In der Tat handelt sich es hier um konträre Standpunkte, die beide ihre Berechtigung haben. Das bewahrende Element muß ebenso wie das verändernde in der Weltgeschichte zum Ausdruck kommen und tut es in dem Maße deutlicher, wie sich eine Entwicklung zu beschleunigen scheint.

Unterschiedliche Sichtweisen

In einer solchen sich beschleunigenden Entwicklung stehen wir heute - nach meinem Dafürhalten und dem von Anderen - und daher mag man zur Zeit die Gegensätzlichkeit solcher Standpunkte besonders deutlich sehen, wie dies die beiden folgenden Graphiken verdeutlichen.

Dies bedeutet nun nicht, daß sich die Evolution nach dialektischen Gesetzen bewegt, sondern es bedeutet lediglich, daß man Entwicklung unter dialektischen Gesichtspunkten - oder umfassender: mit einer dialektisch fundierten Weltanschauung - zu begreifen sucht.

Das mag vorausgeschickt werden, damit wir das Evolutionäre in seiner ganzen Bandbreite zu verstehen trachten. Jede Theorie, die wir Menschen über solche fundamentalen Dinge wie eine Entwicklung der Erde, oder die Entwicklung der Menschheit, oder auch nur die Entwicklung eines Individuums, aufzustellen suchen, ist auf das Höchste inspiriert und bringt daher 'ewig gültige Wahrheiten' (um es einmal so sagen) zum Ausdruck.



Abbildung 1

Abbildung 2

Daher bringt es nichts ein, verschiedene Sichtweisen gegeneinander zu stellen und die eine als die gültige zum Dogma zu erheben und die andere, konträre als falsch und verderblich zu verketzern. Jede dieser Sichtweisen birgt einen Teil von Wahrheit, der uns in unserem gemeinschaftlichen Erkennen nützlich und dienlich sein will.
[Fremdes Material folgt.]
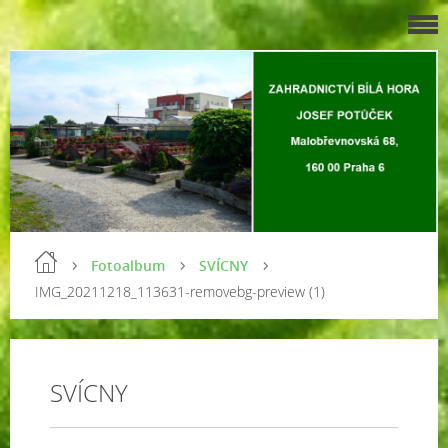
Fotoalbum
SVÍCNY
IMG_20211218_113631-removebg-preview (1)
SVÍCNY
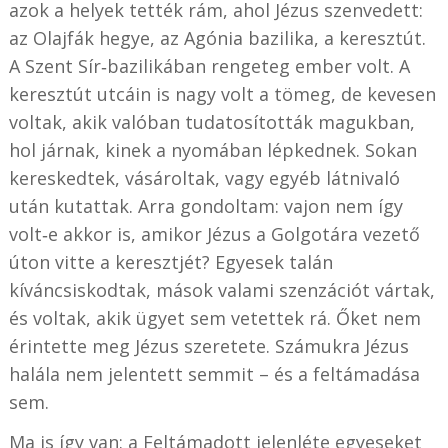
azok a helyek tették rám, ahol Jézus szenvedett:
az Olajfák hegye, az Agónia bazilika, a keresztút.
A Szent Sír‑bazilikában rengeteg ember volt. A
keresztút utcáin is nagy volt a tömeg, de kevesen
voltak, akik valóban tudatosították magukban,
hol járnak, kinek a nyomában lépkednek. Sokan
kereskedtek, vásároltak, vagy egyéb látnivaló
után kutattak. Arra gondoltam: vajon nem így
volt‑e akkor is, amikor Jézus a Golgotára vezető
úton vitte a keresztjét? Egyesek talán
kíváncsiskodtak, mások valami szenzációt vártak,
és voltak, akik ügyet sem vetettek rá. Őket nem
érintette meg Jézus szeretete. Számukra Jézus
halála nem jelentett semmit – és a feltámadása
sem.
Ma is így van: a Feltámadott jelenléte egyeseket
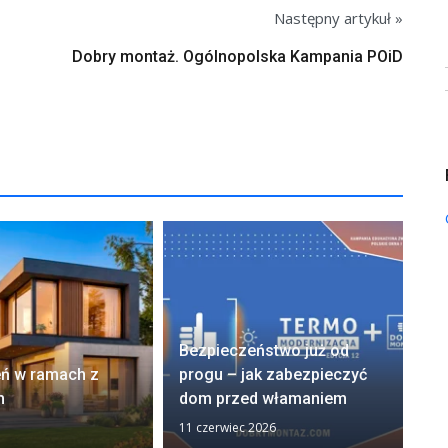
Następny artykuł »
Dobry montaż. Ogólnopolska Kampania POiD
OD
Bezpieczeństwo już od
na
eń w ramach z
progu – jak zabezpieczyć
ko
m
dom przed włamaniem
od
11 czerwiec 2026
28 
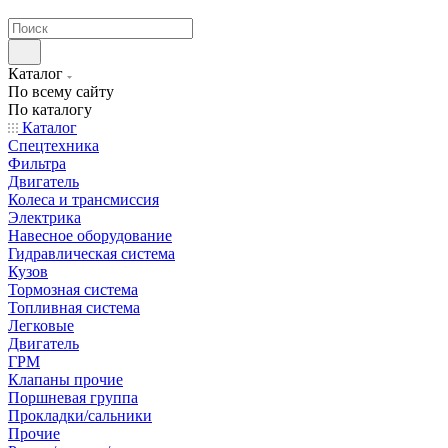
странах СНГ
Каталог
По всему сайту
По каталогу
Каталог
Спецтехника
Фильтра
Двигатель
Колеса и трансмиссия
Электрика
Навесное оборудование
Гидравлическая система
Кузов
Тормозная система
Топливная система
Легковые
Двигатель
ГРМ
Клапаны прочие
Поршневая группа
Прокладки/сальники
Прочие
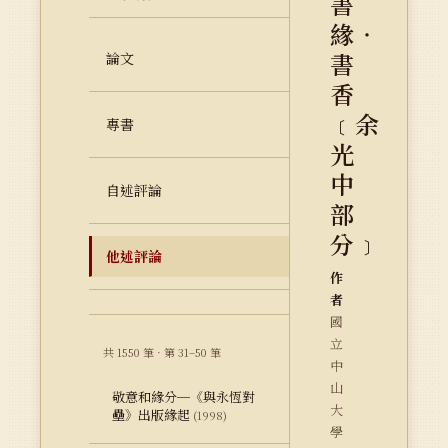
書
緣‧
書
論文
香
﹝余
專書
光
中
自述評論
部
分﹞
他述評論
作
者
國
立
共 1550 筆 · 第 31–50 筆
中
山
敬意和緣分─《與永恆對
大
壘》出版緣起
(1998)
學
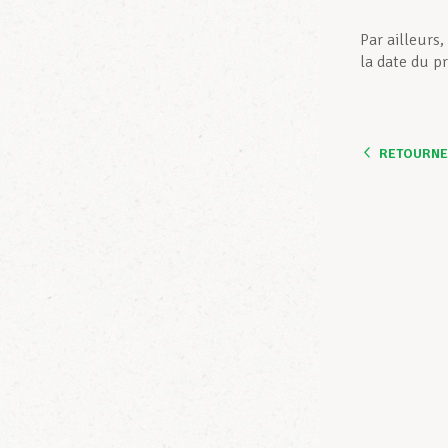
Par ailleurs,
la date du p
RETOURNER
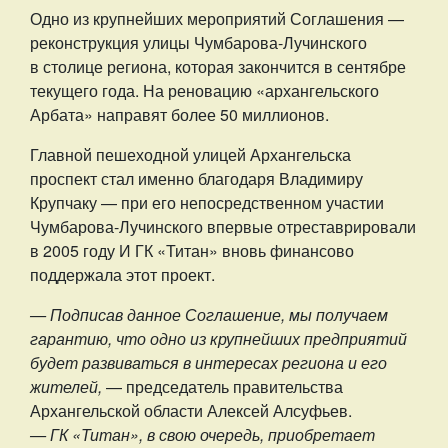
Одно из крупнейших мероприятий Соглашения —
реконструкция улицы Чумбарова-Лучинского
в столице региона, которая закончится в сентябре
текущего года. На реновацию «архангельского
Арбата» направят более 50 миллионов.
Главной пешеходной улицей Архангельска
проспект стал именно благодаря Владимиру
Крупчаку — при его непосредственном участии
Чумбарова-Лучинского впервые отреставрировали
в 2005 году И ГК «Титан» вновь финансово
поддержала этот проект.
— Подписав данное Соглашение, мы получаем
гарантию, что одно из крупнейших предприятий
будет развиваться в интересах региона и его
жителей,
— председатель правительства
Архангельской области Алексей Алсуфьев.
— ГК «Титан», в свою очередь, приобретает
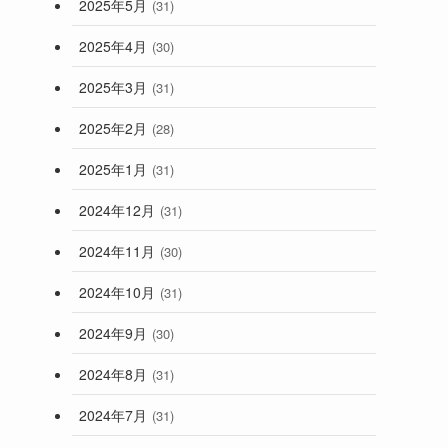
2025年5月
(31)
2025年4月
(30)
2025年3月
(31)
2025年2月
(28)
2025年1月
(31)
2024年12月
(31)
2024年11月
(30)
2024年10月
(31)
2024年9月
(30)
2024年8月
(31)
2024年7月
(31)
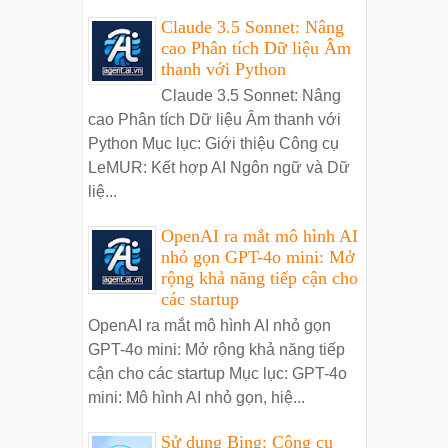
Claude 3.5 Sonnet: Nâng
cao Phân tích Dữ liệu Âm
thanh với Python
Claude 3.5 Sonnet: Nâng
cao Phân tích Dữ liệu Âm thanh với
Python Mục lục: Giới thiệu Công cụ
LeMUR: Kết hợp AI Ngôn ngữ và Dữ
liệ...
OpenAI ra mắt mô hình AI
nhỏ gọn GPT-4o mini: Mở
rộng khả năng tiếp cận cho
các startup
OpenAI ra mắt mô hình AI nhỏ gọn
GPT-4o mini: Mở rộng khả năng tiếp
cận cho các startup Mục lục: GPT-4o
mini: Mô hình AI nhỏ gọn, hiệ...
Sử dụng Bing: Công cụ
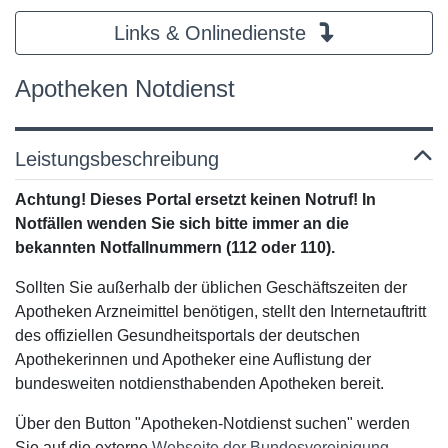
Links & Onlinedienste
Apotheken Notdienst
Leistungsbeschreibung
Achtung! Dieses Portal ersetzt keinen Notruf! In
Notfällen wenden Sie sich bitte immer an die
bekannten Notfallnummern (112 oder 110).
Sollten Sie außerhalb der üblichen Geschäftszeiten der
Apotheken Arzneimittel benötigen, stellt den Internetauftritt
des offiziellen Gesundheitsportals der deutschen
Apothekerinnen und Apotheker eine Auflistung der
bundesweiten notdiensthabenden Apotheken bereit.
Über den Button "Apotheken-Notdienst suchen" werden
Sie auf die externe
Webseite der Bundesvereinigung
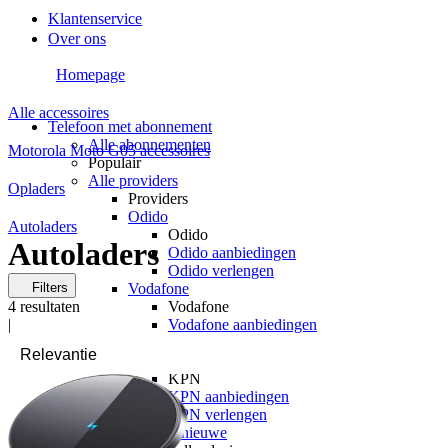
Klantenservice
Over ons
Homepage
Alle accessoires
Telefoon met abonnement
Alle abonnementen
Motorola Moto G05 accessoires
Populair
Alle providers
Opladers
Providers
Odido
Autoladers
Odido
Autoladers
Odido aanbiedingen
Odido verlengen
Filters
Vodafone
4
resultaten
Vodafone
|
Vodafone aanbiedingen
Vodafone verlengen
KPN
KPN
KPN aanbiedingen
KPN verlengen
hollandsnieuwe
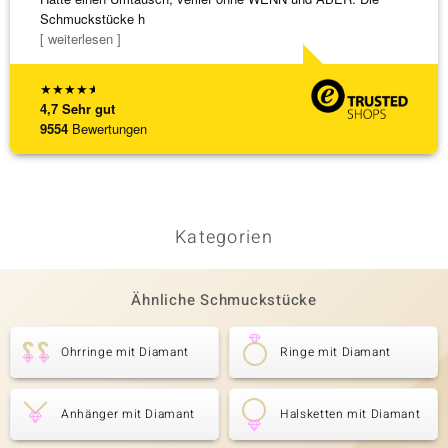
Schmuckstücke h
Steg is
[ weiterlesen ]
[ weite
★
★
★
★
★
4,7
Sehr gut
9554
Bewertungen
Kategorien
Ähnliche Schmuckstücke
Ohrringe mit Diamant
Ringe mit Diamant
Anhänger mit Diamant
Halsketten mit Diamant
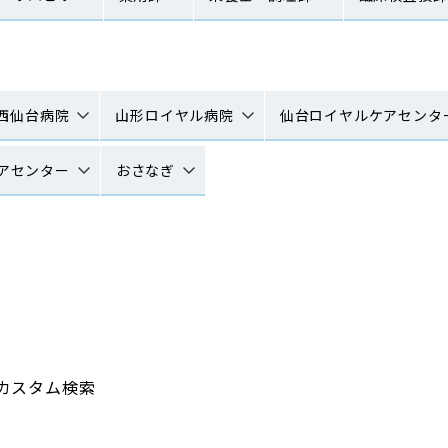
西仙台病院
山形ロイヤル病院
仙台ロイヤルケアセンタ
アセンター
おさなぎ
カスタム検索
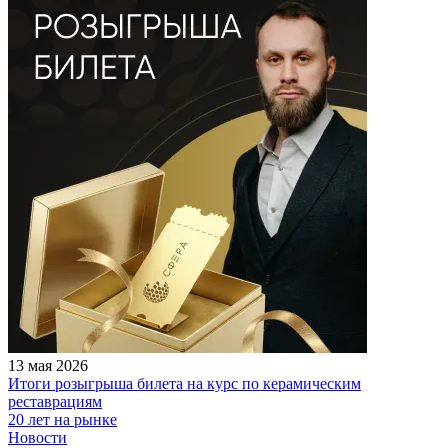
13 мая 2026
Итоги розыгрыша билета на курс по керамическим
реставрациям
20 лет на рынке
Новости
Wir können also nicht umhin, Entwicklungsprozesse im Weltgeschehen, ebenso wie solche der Erde in geologischen Zeiträumen, als ein ungeheuer komplexes Geschehen zu begreifen, das wir allenfalls in winzigen Ausschnitten wahrzunehmen vermögen. Und dies schon aus dem Grunde, weil unsere Zeugnisse über ein solches Geschehen mangelhaft und unzulänglich sind. Doch das ist nicht der wirklich schwerwiegende Grund dafür, daß jedwede Evolutionsheorie oder Entwicklungsgeschichte - man sollte vielleicht besser sagen: Philosophie - sich als unzulänglich erweisen muß.



Mehr Wahrheit?

Vielmehr haben die Schwierigkeiten mit der grundsätzlich mangelhaften Struktur unseres Bewußtseins im Hinblicken auf eine solche Thematik zu tun. Wir sind als Menschen zu befangen, als daß wir Entwicklungsprozesse in der 'dünnen Schicht', die uns als die 'wahrnehmbare Welt' erscheint, verstehen können.

Daran ändern auch nichts die guten Absichten und brauchbaren Ansätzen, die von verschiedenen Schulen im Sinne einer ganzheitlichen oder holistischen Weltanschauung ins Leben gerufen wurden - ich denke hier beispielsweise an die Anthroposophie. Mag man auch noch so hochgestochen und theoretisch fundiert über Entwicklungsprozesse nachdenken und Begriffssysteme hervorbringen, die ein Uneingeweihter kaum noch nachvollziehen kann, so täuscht dies kaum darüber hinweg, daß unser Verstehen unzulänglich bleiben muß, solange es uns einer 'übermenschlichen' oder 'gottähnlichen' Anschauung mangelt.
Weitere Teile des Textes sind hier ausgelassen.